- [Task details] Which lines of the records below contain the word "hatten"? Show each one.

╭─ Exercise material

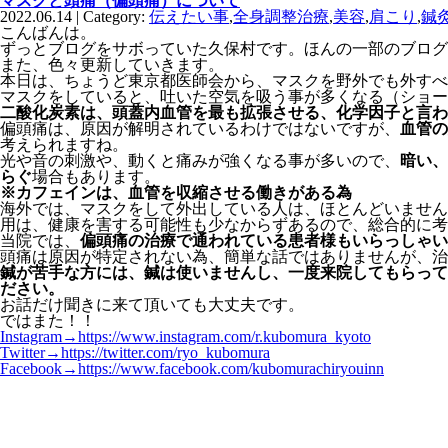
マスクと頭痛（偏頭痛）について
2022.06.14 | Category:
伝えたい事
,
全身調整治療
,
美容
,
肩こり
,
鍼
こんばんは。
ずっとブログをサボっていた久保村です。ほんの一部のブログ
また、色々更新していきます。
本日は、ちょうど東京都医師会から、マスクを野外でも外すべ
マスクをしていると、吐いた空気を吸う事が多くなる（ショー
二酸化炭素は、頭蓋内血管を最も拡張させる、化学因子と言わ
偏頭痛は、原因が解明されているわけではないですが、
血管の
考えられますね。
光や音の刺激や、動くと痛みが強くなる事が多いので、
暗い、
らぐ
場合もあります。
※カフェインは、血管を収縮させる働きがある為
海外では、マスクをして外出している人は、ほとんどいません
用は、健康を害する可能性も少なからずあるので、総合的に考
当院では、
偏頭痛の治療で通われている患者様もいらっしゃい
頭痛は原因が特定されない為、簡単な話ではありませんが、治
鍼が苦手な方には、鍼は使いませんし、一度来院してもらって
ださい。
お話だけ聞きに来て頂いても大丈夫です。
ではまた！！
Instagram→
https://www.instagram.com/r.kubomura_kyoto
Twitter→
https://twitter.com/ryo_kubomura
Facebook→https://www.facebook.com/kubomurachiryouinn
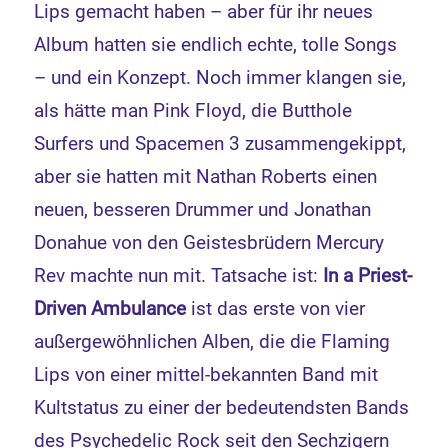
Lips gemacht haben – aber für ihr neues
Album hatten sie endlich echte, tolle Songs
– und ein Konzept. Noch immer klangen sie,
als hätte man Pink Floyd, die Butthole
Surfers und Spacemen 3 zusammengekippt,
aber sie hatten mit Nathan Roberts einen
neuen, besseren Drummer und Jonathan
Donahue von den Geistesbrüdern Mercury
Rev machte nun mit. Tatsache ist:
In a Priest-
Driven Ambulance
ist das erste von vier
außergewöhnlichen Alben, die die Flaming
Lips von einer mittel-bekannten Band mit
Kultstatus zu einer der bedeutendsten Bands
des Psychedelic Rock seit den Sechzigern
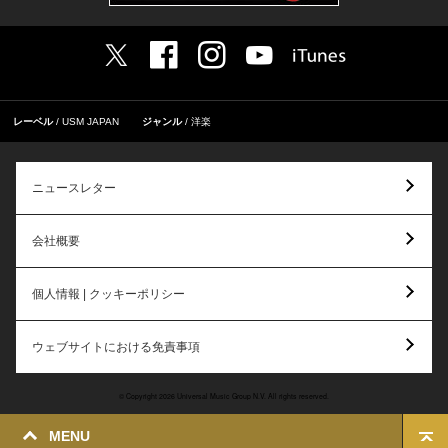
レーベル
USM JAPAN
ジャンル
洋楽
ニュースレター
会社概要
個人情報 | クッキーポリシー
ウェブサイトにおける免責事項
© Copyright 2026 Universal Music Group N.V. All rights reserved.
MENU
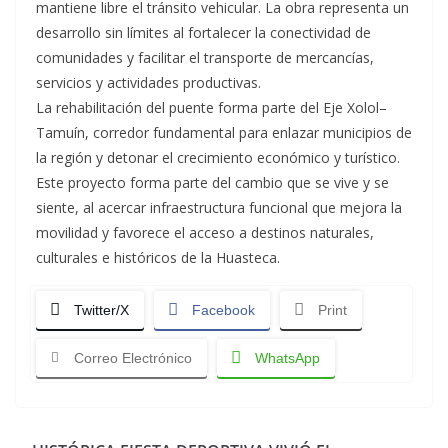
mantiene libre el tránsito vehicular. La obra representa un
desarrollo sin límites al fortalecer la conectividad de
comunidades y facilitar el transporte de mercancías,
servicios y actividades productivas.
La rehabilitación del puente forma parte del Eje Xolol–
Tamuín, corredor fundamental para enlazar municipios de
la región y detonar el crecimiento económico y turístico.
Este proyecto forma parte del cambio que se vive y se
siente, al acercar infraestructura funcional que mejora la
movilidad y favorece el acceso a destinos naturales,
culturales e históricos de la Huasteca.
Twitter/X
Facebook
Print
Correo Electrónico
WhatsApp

╰─

- [Reply to the task]
Album hatten sie endlich echte, tolle Songs
aber sie hatten mit Nathan Roberts einen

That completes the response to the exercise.